Dataset records:
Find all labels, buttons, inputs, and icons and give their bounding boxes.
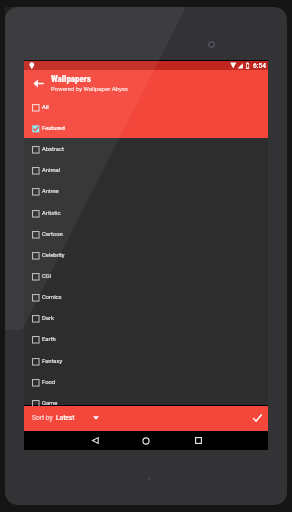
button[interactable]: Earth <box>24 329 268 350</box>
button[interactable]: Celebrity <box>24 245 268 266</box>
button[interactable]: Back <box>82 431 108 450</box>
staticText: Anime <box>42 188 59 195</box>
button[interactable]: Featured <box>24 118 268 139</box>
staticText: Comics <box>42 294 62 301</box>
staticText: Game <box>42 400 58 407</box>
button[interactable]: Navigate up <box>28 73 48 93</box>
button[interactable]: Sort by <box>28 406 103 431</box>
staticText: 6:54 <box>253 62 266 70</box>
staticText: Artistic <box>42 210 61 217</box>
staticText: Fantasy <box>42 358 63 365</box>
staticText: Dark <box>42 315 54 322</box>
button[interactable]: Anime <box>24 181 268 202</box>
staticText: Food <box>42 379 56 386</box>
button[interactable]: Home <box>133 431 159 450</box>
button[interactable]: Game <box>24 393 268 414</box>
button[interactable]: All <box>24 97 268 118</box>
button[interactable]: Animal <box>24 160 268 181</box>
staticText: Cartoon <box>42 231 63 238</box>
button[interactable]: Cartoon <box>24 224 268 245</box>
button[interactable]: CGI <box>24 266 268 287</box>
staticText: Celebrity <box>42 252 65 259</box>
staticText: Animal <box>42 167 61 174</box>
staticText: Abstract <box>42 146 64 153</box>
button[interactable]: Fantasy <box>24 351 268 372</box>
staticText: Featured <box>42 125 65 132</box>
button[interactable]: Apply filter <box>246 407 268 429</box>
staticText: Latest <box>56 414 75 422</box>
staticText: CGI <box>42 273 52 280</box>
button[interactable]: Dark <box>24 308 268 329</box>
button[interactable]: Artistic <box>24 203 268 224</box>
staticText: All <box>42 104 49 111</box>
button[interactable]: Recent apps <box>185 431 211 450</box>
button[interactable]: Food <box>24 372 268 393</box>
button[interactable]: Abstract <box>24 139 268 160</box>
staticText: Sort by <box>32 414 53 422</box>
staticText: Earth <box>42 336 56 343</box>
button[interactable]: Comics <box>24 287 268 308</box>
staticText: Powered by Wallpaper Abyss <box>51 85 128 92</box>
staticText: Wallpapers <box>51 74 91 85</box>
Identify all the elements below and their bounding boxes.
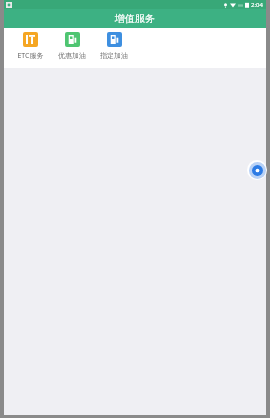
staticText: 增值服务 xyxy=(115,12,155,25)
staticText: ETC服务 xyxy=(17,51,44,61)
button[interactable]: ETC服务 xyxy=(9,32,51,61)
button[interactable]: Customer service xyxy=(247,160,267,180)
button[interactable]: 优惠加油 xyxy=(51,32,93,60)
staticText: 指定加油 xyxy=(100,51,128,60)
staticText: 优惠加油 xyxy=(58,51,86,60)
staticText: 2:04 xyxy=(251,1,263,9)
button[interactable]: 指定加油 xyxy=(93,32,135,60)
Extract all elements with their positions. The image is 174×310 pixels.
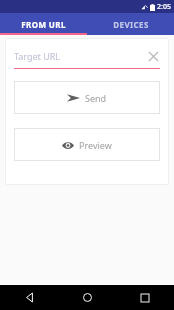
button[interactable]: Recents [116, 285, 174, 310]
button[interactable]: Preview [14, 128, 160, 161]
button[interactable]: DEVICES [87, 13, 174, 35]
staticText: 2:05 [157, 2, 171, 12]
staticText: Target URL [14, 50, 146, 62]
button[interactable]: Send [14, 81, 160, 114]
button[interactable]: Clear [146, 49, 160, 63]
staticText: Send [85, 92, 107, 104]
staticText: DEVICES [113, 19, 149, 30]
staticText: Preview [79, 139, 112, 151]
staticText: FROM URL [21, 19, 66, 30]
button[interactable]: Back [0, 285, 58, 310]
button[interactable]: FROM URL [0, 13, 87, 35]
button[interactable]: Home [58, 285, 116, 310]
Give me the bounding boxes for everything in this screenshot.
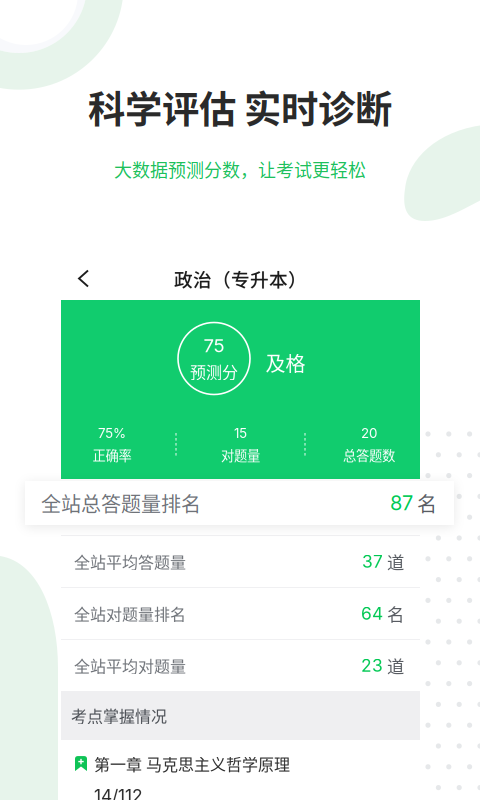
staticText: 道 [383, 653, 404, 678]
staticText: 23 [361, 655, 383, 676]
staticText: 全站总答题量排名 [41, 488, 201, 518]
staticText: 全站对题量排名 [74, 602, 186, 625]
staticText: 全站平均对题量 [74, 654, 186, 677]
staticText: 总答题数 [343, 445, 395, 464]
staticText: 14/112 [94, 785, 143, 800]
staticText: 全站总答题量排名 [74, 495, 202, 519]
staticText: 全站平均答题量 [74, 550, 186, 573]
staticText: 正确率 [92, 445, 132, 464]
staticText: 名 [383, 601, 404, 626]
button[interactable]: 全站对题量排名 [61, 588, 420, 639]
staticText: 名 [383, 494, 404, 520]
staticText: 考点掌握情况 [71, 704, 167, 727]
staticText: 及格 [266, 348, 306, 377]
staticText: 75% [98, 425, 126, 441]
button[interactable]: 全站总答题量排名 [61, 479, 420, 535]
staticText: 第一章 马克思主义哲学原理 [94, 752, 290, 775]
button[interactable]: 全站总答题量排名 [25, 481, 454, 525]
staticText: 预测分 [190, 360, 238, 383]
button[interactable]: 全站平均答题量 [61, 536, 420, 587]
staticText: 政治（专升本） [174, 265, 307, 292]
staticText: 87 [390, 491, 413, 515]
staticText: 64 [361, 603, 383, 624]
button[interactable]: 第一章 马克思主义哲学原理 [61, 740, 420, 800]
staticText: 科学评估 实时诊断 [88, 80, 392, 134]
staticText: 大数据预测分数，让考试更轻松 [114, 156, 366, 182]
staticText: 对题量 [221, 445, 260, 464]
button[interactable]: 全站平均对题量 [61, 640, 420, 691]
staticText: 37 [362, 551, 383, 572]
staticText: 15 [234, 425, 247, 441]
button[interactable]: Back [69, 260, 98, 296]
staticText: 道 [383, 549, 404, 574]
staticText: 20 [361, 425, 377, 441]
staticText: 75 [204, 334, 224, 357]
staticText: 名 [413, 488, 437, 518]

Directions:
Within the data, how many lines hold "Fantasy"? Respond with only the number.

Problem solution:
2